Quand ce n’est pas lui, c’est sa compagne qui disparaît au terme du récit, au point qu’il peut en perdre jusqu’au souvenir et se demander s’il l’a jamais rencontrée « ou si elle n’est pas tout bonnement le fruit de [son] imagination » : le narrateur, qui se définit volontiers lui-même comme « étant du genre à vouloir expliquer de façon rationnelle les imprévus du quotidien », sera donc la première victime de son propre récit.
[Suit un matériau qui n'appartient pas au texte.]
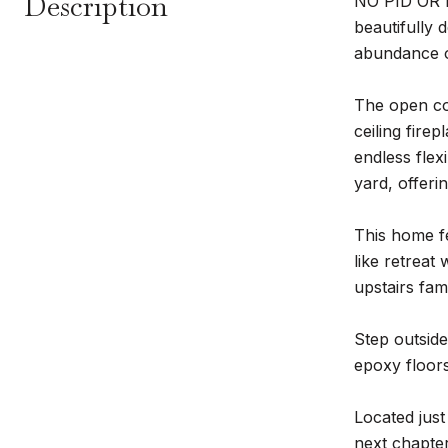
Description
NO PID OR M
beautifully 
abundance of
The open con
ceiling fire
endless flex
yard, offeri
This home fe
like retreat
upstairs fam
Step outside
epoxy floors
Located just
next chapte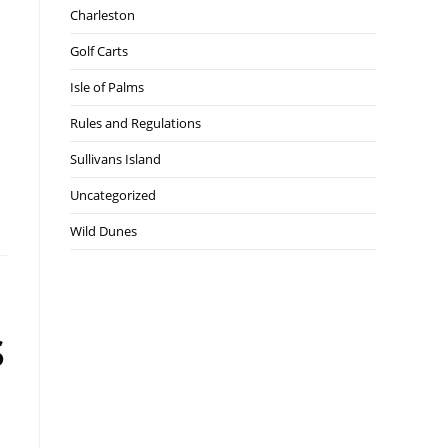
Charleston
Golf Carts
Isle of Palms
Rules and Regulations
Sullivans Island
Uncategorized
Wild Dunes
s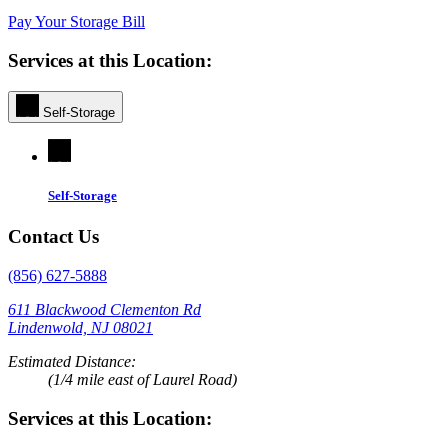
Pay Your Storage Bill
Services at this Location:
Self-Storage
Self-Storage
Contact Us
(856) 627-5888
611 Blackwood Clementon Rd
Lindenwold, NJ 08021
Estimated Distance:
(1/4 mile east of Laurel Road)
Services at this Location: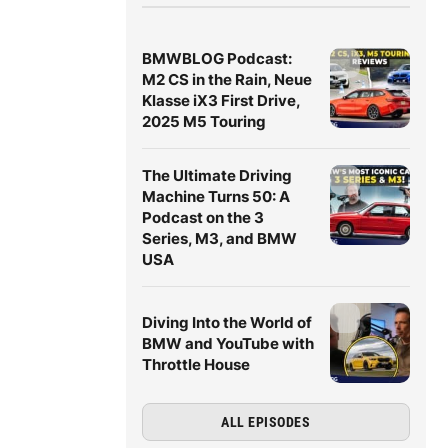
BMWBLOG Podcast:
M2 CS in the Rain, Neue
Klasse iX3 First Drive,
2025 M5 Touring
The Ultimate Driving
Machine Turns 50: A
Podcast on the 3
Series, M3, and BMW
USA
Diving Into the World of
BMW and YouTube with
Throttle House
ALL EPISODES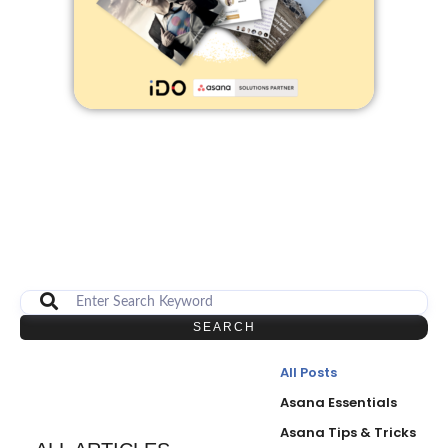
SEARCH
All Posts
Asana Essentials
Asana Tips & Tricks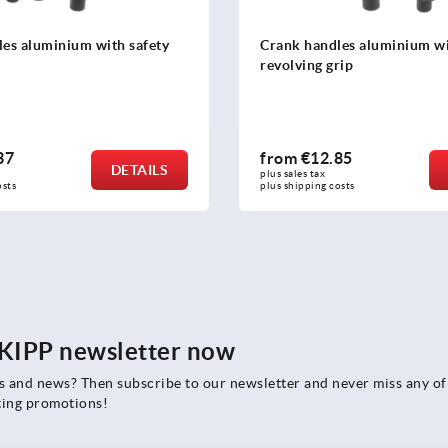
es aluminium with safety
Crank handles aluminium w
revolving grip
37
from
€12.85
DETAILS
plus sales tax 
osts
plus shipping costs
e KIPP newsletter now
rs and news? Then subscribe to our newsletter and never miss any of
ting promotions!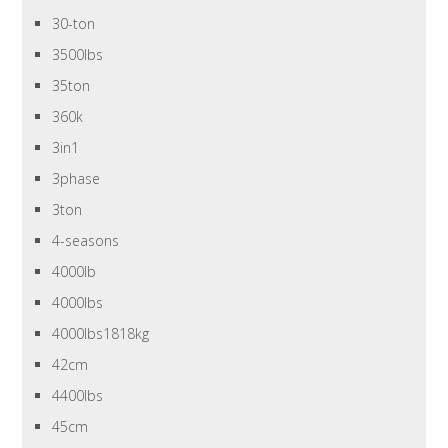
30-ton
3500lbs
35ton
360k
3in1
3phase
3ton
4-seasons
4000lb
4000lbs
4000lbs1818kg
42cm
4400lbs
45cm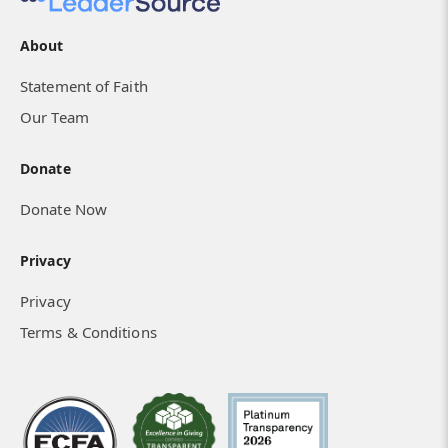
About
Statement of Faith
Our Team
Donate
Donate Now
Privacy
Privacy
Terms & Conditions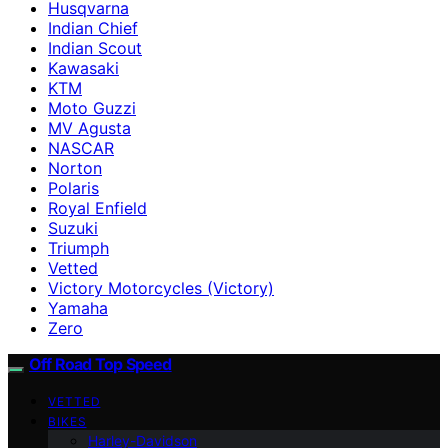
Husqvarna
Indian Chief
Indian Scout
Kawasaki
KTM
Moto Guzzi
MV Agusta
NASCAR
Norton
Polaris
Royal Enfield
Suzuki
Triumph
Vetted
Victory Motorcycles (Victory)
Yamaha
Zero
Off Road Top Speed
VETTED
BIKES
Harley-Davidson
L’extravagance, le rire malicieux, le renversement inattendu des situations qui conduit au désastre, brouillent tout, et celui qui écrit en arrive à ne plus savoir s’il a vraiment vécu ou seulement rêvé ce qu’il raconte. On retrouve d’ailleurs Marianne en pleine santé à la fin du roman, telle qu’elle était au début, affairée autour de ses fourneaux. Est-elle donc une diablesse ou seulement une bonne petite ménagère ? On se gardera de trancher. Les deux héros survivent à tout, et, même quand Marianne semble bien morte, le jeu continue, car le narrateur est tout disposé à le poursuivre dans le futur. Le temps d’ailleurs perd toute consistance, si tant est qu’il en ait jamais eu : tous les récits sont rédigés au présent, un présent intemporel garant de la pérennité. Sauf au chapitre XIX, où le narrateur indique que sept années se sont écoulées et que Marianne va mourir, mais nous savons déjà que cela ne l’empêchera pas de reprendre vie à la fin du roman.
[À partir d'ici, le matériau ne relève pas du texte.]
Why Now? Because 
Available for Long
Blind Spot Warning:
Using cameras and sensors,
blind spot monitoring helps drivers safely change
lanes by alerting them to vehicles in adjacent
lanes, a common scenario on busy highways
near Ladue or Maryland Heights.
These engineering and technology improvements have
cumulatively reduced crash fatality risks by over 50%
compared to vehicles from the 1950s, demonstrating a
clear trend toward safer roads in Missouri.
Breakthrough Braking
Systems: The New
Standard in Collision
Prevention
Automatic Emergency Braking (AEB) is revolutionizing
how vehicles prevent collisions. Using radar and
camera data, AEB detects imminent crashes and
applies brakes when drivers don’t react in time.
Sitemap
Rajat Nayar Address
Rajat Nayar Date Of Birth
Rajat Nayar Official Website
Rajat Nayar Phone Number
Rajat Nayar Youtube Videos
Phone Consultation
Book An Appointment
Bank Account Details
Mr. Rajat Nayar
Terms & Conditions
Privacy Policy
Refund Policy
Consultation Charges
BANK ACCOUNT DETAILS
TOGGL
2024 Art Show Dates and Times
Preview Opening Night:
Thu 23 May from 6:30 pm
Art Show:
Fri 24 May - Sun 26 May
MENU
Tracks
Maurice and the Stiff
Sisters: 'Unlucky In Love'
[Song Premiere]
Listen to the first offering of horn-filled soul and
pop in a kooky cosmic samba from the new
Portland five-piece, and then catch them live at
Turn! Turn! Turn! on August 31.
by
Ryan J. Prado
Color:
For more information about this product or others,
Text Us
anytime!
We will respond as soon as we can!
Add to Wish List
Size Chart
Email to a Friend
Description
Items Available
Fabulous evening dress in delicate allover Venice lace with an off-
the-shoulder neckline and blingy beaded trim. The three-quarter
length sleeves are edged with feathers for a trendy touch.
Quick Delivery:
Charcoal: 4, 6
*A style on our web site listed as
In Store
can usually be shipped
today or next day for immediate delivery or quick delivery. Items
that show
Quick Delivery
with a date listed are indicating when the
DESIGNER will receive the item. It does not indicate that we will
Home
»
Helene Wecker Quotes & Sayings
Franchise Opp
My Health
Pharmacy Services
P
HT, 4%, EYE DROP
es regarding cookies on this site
On ne s’ennuie pas avec Marianne, mais, si chaque page constitue une nouvelle surprise, elle entame un peu plus allègrement la crête étroite qui sépare le rêve de la réalité. Même s’il le renouvelle profondément, l’Autrichien Xaver Bayer a sans doute de grands prédécesseurs dans cet art du récit qui fait inopinément surgir le fantastique de notre entourage immédiat, et tourner au cauchemar un jour qui aurait pu être heureux. On songe parfois à Tieck, Hoffmann, Kafka, à Reinhard Lettau et à beaucoup d’autres encore. Mais, lorsqu’ils sont enfermés dans leur maison comme les victimes d’un long siège et que vivres et combustible viennent à manquer, Marianne et le narrateur, transis d’un froid qui pourrait devenir éternel, brûlent tout ce qui les entoure, y compris leurs livres. Ultime sarcasme, ils finissent par ceux que Xaver Bayer en personne a écrits : celui-là même que le lecteur est en train de lire et va bientôt refermer, immédiatement suivi par le premier livre qu’il a publié ! Par ce tour de passe-passe, l’auteur en vient donc à s’identifier avec son narrateur, tandis que la totalité de son œuvre est anéantie par les flammes. À chacun d’interpréter cette fin. Mais en même temps s’achève l’histoire du couple, la geste de Marianne : « notre poème commun, notre chant est parvenu à son terme, aucun autre couplet ne s’y ajoutera ».